Provided data Start Marker

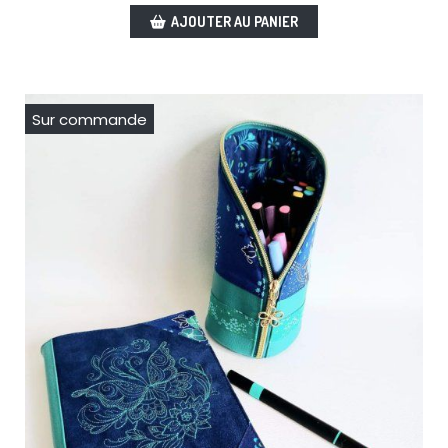
AJOUTER AU PANIER
Sur commande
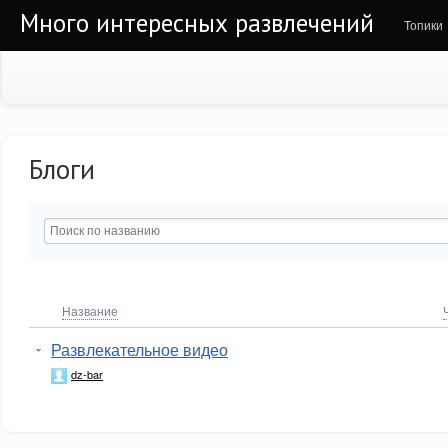
Много интересных развлечений
Топики
Блоги
Название
Развлекательное видео
dz-bar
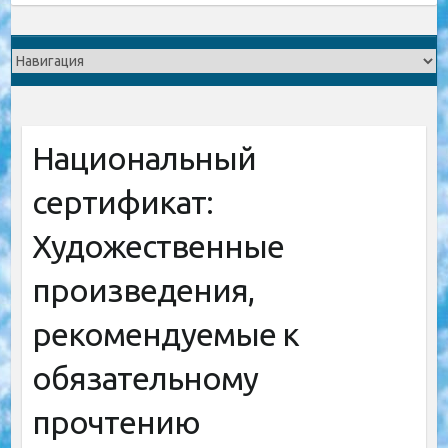
Национальный
сертификат:
Художественные
произведения,
рекомендуемые к
обязательному
прочтению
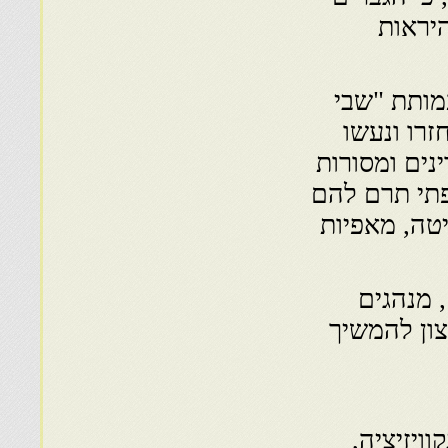
היראות
מותת "שבי
זרו ונעשו
נים ומסורות
נים יהודי-צרפתי תרם להם
יטה, מאפיות
 מנהגים
ון להמשיך
נקוויזיציה,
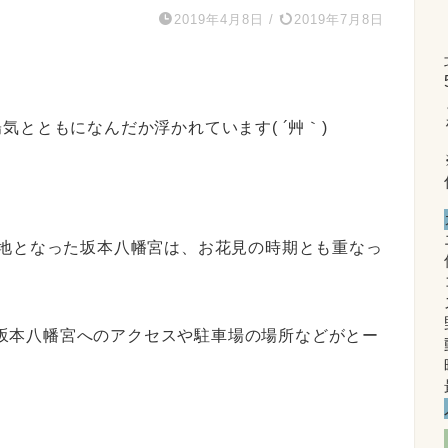
2019年4月8日
/
2019年7月8日
とともになんだか浮かれています( ´艸｀)
の地となった坂本八幡宮は、お花見の時期とも重なっ
で、坂本八幡宮へのアクセスや駐車場の場所などがとー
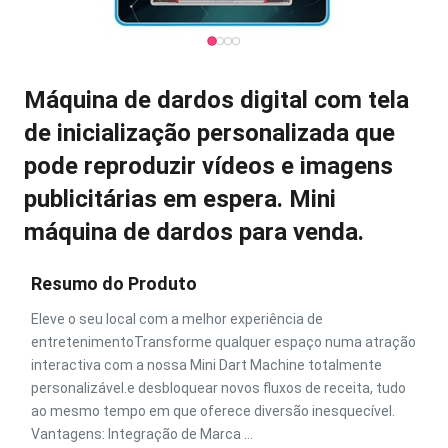
Máquina de dardos digital com tela
de inicialização personalizada que
pode reproduzir vídeos e imagens
publicitárias em espera. Mini
máquina de dardos para venda.
Resumo do Produto
Eleve o seu local com a melhor experiência de
entretenimentoTransforme qualquer espaço numa atração
interactiva com a nossa Mini Dart Machine totalmente
personalizável.e desbloquear novos fluxos de receita, tudo
ao mesmo tempo em que oferece diversão inesquecível.
Vantagens: Integração de Marca ...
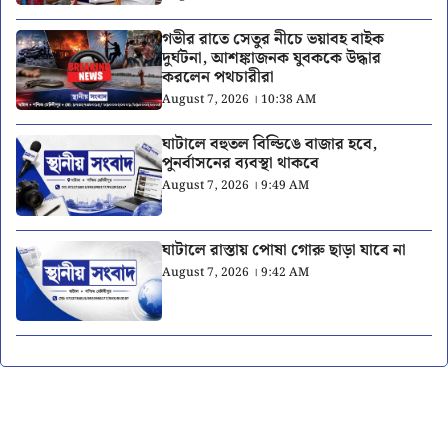
গভীর রাতে সেতুর নীচে ভয়াবহ বাইক
দুর্ঘটনা, আশঙ্কাজনক যুবককে উদ্ধার
করলেন পথচারীরা
August 7, 2026 । 10:38 AM
ঘাটালে বহুতল বিল্ডিঙে বাজার হবে,
পুনর্বাসনের ব্যবস্থা থাকবে
August 7, 2026 । 9:49 AM
ঘাটালে রাস্তায় পোষা গোরু ছাড়া যাবে না
August 7, 2026 । 9:42 AM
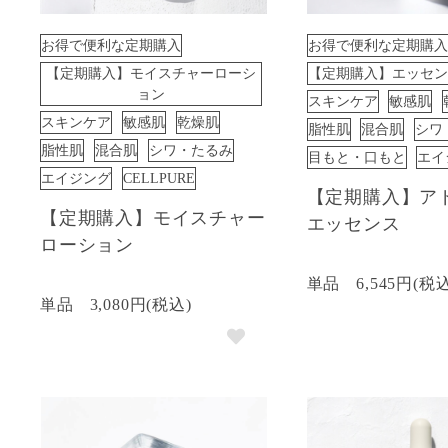
お得で便利な定期購入
お得で便利な定期購入
【定期購入】モイスチャーローシ
【定期購入】エッセン
ョン
スキンケア
敏感肌
スキンケア
敏感肌
乾燥肌
脂性肌
混合肌
シワ
脂性肌
混合肌
シワ・たるみ
目もと・口もと
エイ
エイジング
CELLPURE
【定期購入】ア
【定期購入】モイスチャー
エッセンス
ローション
単品
6,545円(税
単品
3,080円(税込)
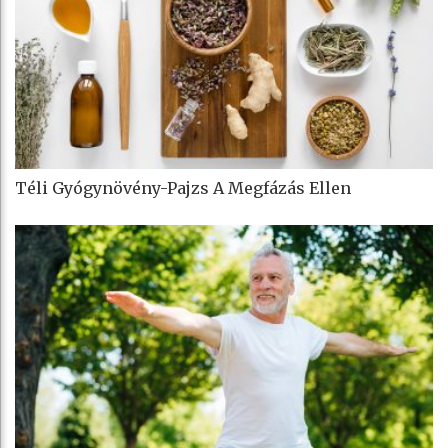
Téli Gyógynövény-Pajzs A Megfázás Ellen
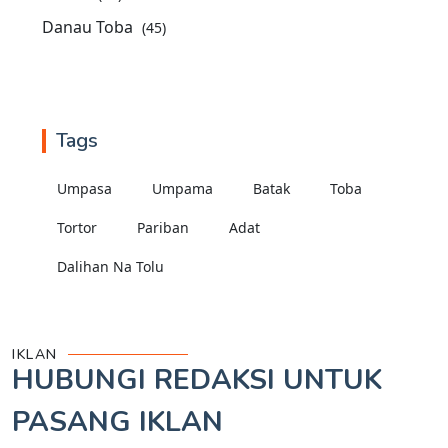
Danau Toba
(45)
Tags
Umpasa
Umpama
Batak
Toba
Tortor
Pariban
Adat
Dalihan Na Tolu
IKLAN
HUBUNGI REDAKSI UNTUK
PASANG IKLAN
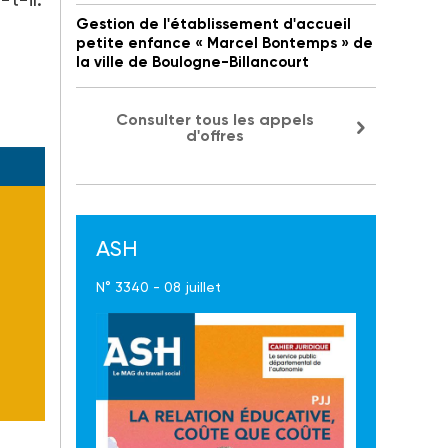
Gestion de l'établissement d'accueil
petite enfance « Marcel Bontemps » de
la ville de Boulogne-Billancourt
Consulter tous les appels
d'offres
ASH
N° 3340 - 08 juillet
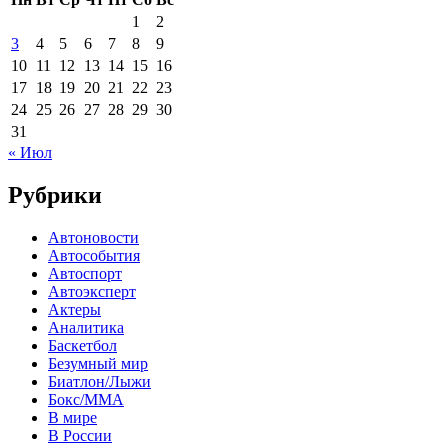
1
2
3
4
5
6
7
8
9
10
11
12
13
14
15
16
17
18
19
20
21
22
23
24
25
26
27
28
29
30
31
« Июл
Рубрики
Автоновости
Автособытия
Автоспорт
Автоэксперт
Актеры
Аналитика
Баскетбол
Безумный мир
Биатлон/Лыжи
Бокс/MMA
В мире
В России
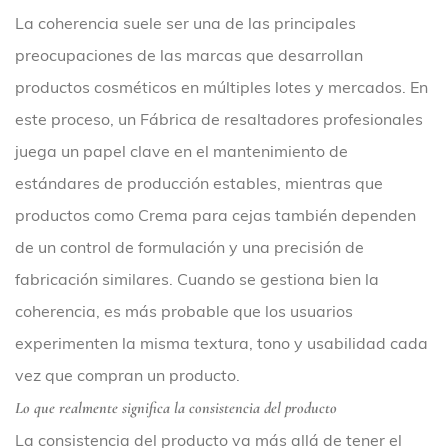
La coherencia suele ser una de las principales
preocupaciones de las marcas que desarrollan
productos cosméticos en múltiples lotes y mercados. En
este proceso, un
Fábrica de resaltadores profesionales
juega un papel clave en el mantenimiento de
estándares de producción estables, mientras que
productos como
Crema para cejas
también dependen
de un control de formulación y una precisión de
fabricación similares. Cuando se gestiona bien la
coherencia, es más probable que los usuarios
experimenten la misma textura, tono y usabilidad cada
vez que compran un producto.
Lo que realmente significa la consistencia del producto
La consistencia del producto va más allá de tener el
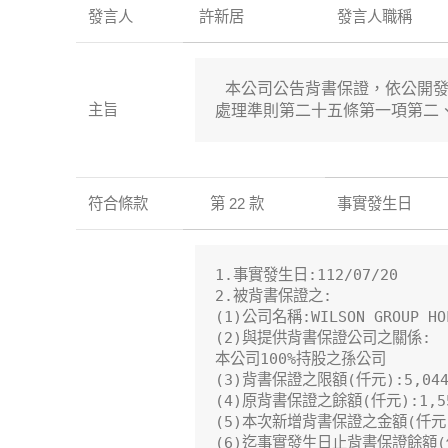
發言人
許新居
發言人職稱
 本公司公告背書保證，依公開發
主旨
處理準則第二十五條第一項第二
符合條款
第 22 款
事實發生日
1.事實發生日:112/07/20

2.被背書保證之:

(1)公司名稱:WILSON GROUP HOL
(2)與提供背書保證公司之關係:

本公司100%持股之孫公司

(3)背書保證之限額(仟元):5,044,
(4)原背書保證之餘額(仟元):1,553
(5)本次新增背書保證之金額(仟元):1
(6)迄事實發生日止背書保證餘額(仟元)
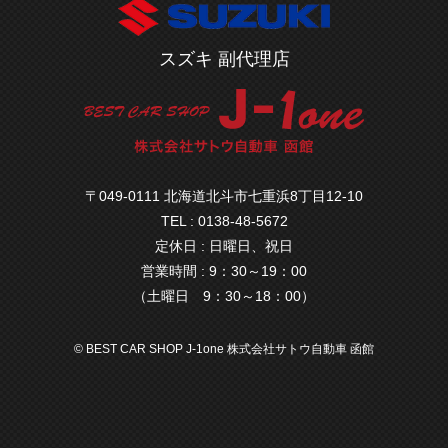
スズキ 副代理店
〒049-0111 北海道北斗市七重浜8丁目12-10
TEL : 0138-48-5672
定休日 : 日曜日、祝日
営業時間 : 9：30～19：00
（土曜日 9：30～18：00）
© BEST CAR SHOP J-1one 株式会社サトウ自動車 函館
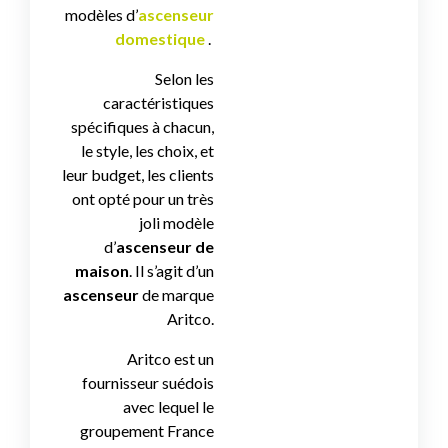
modèles d’
ascenseur
domestique
.
Selon les
caractéristiques
spécifiques à chacun,
le style, les choix, et
leur budget, les clients
ont opté pour un très
joli modèle
d’
ascenseur de
maison
.
Il s’agit d’un
ascenseur
de marque
Aritco.
Aritco est un
fournisseur suédois
avec lequel le
groupement France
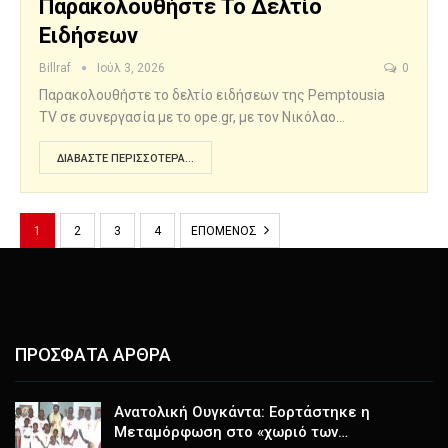
Παρακολουθήστε Το Δελτίο
Ειδήσεων
Billraf
Ιούλ 3, 2026
0
Παρακολουθήστε το δελτίο ειδήσεων της Pemptousia
TV σε συνεργασία με το ope.gr, με τον Νικόλαο…
ΔΙΑΒΆΣΤΕ ΠΕΡΙΣΣΌΤΕΡΑ...
1
2
3
4
ΕΠΌΜΕΝΟΣ
ΠΡΟΣΦΑΤΑ ΑΡΘΡΑ
Ανατολική Ουγκάντα: Εορτάστηκε η
Μεταμόρφωση στο «χωριό των…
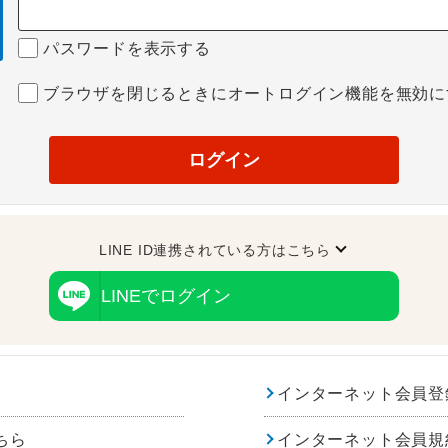
パスワードを表示する
ブラウザを閉じるときにオートログイン機能を無効に
ログイン
LINE ID連携されている方はこちら
LINEでログイン
インターネット会員登
ちら
インターネット会員規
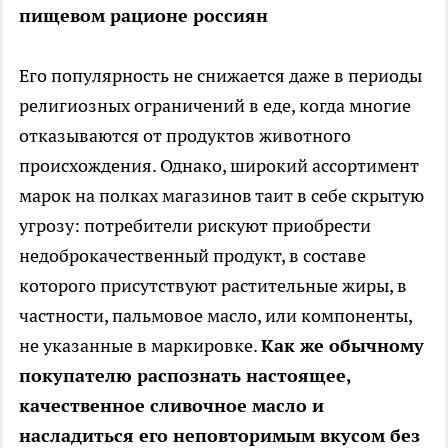
пищевом рационе россиян
Его популярность не снижается даже в периоды
религиозных ограничений в еде, когда многие
отказываются от продуктов животного
происхождения. Однако, широкий ассортимент
марок на полках магазинов таит в себе скрытую
угрозу: потребители рискуют приобрести
недоброкачественный продукт, в составе
которого присутствуют растительные жиры, в
частности, пальмовое масло, или компоненты,
не указанные в маркировке.
Как же обычному
покупателю распознать настоящее,
качественное сливочное масло и
насладиться его неповторимым вкусом без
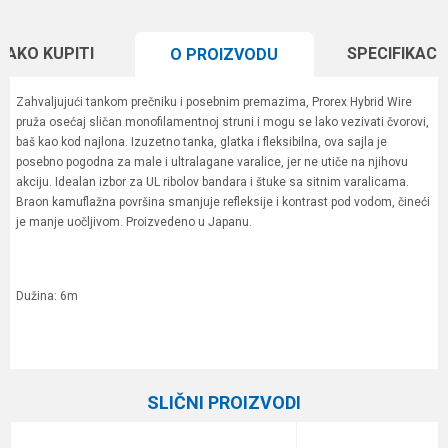
KAKO KUPITI
SPECIFIKACI
O PROIZVODU
Zahvaljujući tankom prečniku i posebnim premazima, Prorex Hybrid Wire
pruža osećaj sličan monofilamentnoj struni i mogu se lako vezivati čvorovi,
baš kao kod najlona. Izuzetno tanka, glatka i fleksibilna, ova sajla je
posebno pogodna za male i ultralagane varalice, jer ne utiče na njihovu
akciju. Idealan izbor za UL ribolov bandara i štuke sa sitnim varalicama.
Braon kamuflažna površina smanjuje refleksije i kontrast pod vodom, čineći
je manje uočljivom. Proizvedeno u Japanu.
Dužina: 6m
Karakteristika
Vrednost
Ime/Nadimak
Kategorija
Sajlice i predvezi
SLIČNI PROIZVODI
Boja
Brown
Email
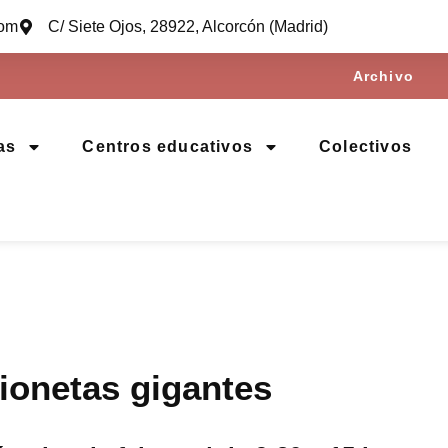
com
C/ Siete Ojos, 28922, Alcorcón (Madrid)
Archivo
as
Centros educativos
Colectivos
ionetas gigantes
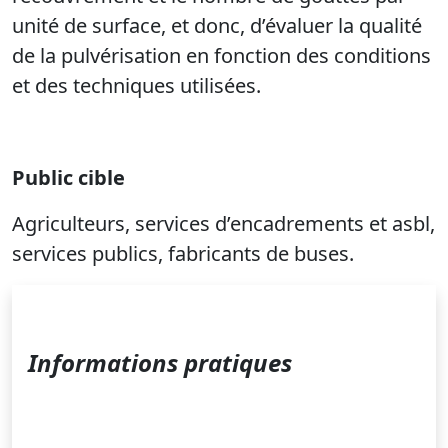
unité de surface, et donc, d’évaluer la qualité
de la pulvérisation en fonction des conditions
et des techniques utilisées.
Public cible
Agriculteurs, services d’encadrements et asbl,
services publics, fabricants de buses.
Informations pratiques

Provided data End Marker

◆ **Exercise description**: Only lines belong in the copy, not pictures: write out exactly the lines of the records from the first through the one holding "Gestion de l'établissement d'accueil".

◆ **Finished exercise**:
AJOUTER AU PANIER
Sur commande
Много интересных развлечений
Топики
Блоги
Название
Развлекательное видео
dz-bar
Национальный
сертификат:
Художественные
произведения,
рекомендуемые к
обязательному
прочтению
היראות
מותת "שבי
זרו ונעשו
נים ומסורות
נים יהודי-צרפתי תרם להם
יטה, מאפיות
 מנהגים
ון להמשיך
נקוויזיציה,
2019年4月8日
/
2019年7月8日
とともになんだか浮かれています( ´艸｀)
の地となった坂本八幡宮は、お花見の時期とも重なっ
で、坂本八幡宮へのアクセスや駐車場の場所などがとー
Máquina de dardos digital com tela
de inicialização personalizada que
pode reproduzir vídeos e imagens
publicitárias em espera. Mini
máquina de dardos para venda.
Resumo do Produto
Eleve o seu local com a melhor experiência de
entretenimentoTransforme qualquer espaço numa atração
interactiva com a nossa Mini Dart Machine totalmente
personalizável.e desbloquear novos fluxos de receita, tudo
ao mesmo tempo em que oferece diversão inesquecível.
Vantagens: Integração de Marca ...
গভীর রাতে সেতুর নীচে ভয়াবহ বাইক
দুর্ঘটনা, আশঙ্কাজনক যুবককে উদ্ধার
করলেন পথচারীরা
August 7, 2026 । 10:38 AM
ঘাটালে বহুতল বিল্ডিঙে বাজার হবে,
পুনর্বাসনের ব্যবস্থা থাকবে
August 7, 2026 । 9:49 AM
ঘাটালে রাস্তায় পোষা গোরু ছাড়া যাবে না
August 7, 2026 । 9:42 AM
お得で便利な定期購入
お得で便利な定期購入
【定期購入】モイスチャーローシ
【定期購入】エッセン
ョン
スキンケア
敏感肌
スキンケア
敏感肌
乾燥肌
脂性肌
混合肌
シワ
脂性肌
混合肌
シワ・たるみ
目もと・口もと
エイ
エイジング
CELLPURE
【定期購入】ア
【定期購入】モイスチャー
エッセンス
ローション
単品
6,545円(税
単品
3,080円(税込)
Téli Gyógynövény-Pajzs A Megfázás Ellen
Danau Toba
(45)
Tags
Umpasa
Umpama
Batak
Toba
Tortor
Pariban
Adat
Dalihan Na Tolu
IKLAN
HUBUNGI REDAKSI UNTUK
PASANG IKLAN
Gestion de l'établissement d'accueil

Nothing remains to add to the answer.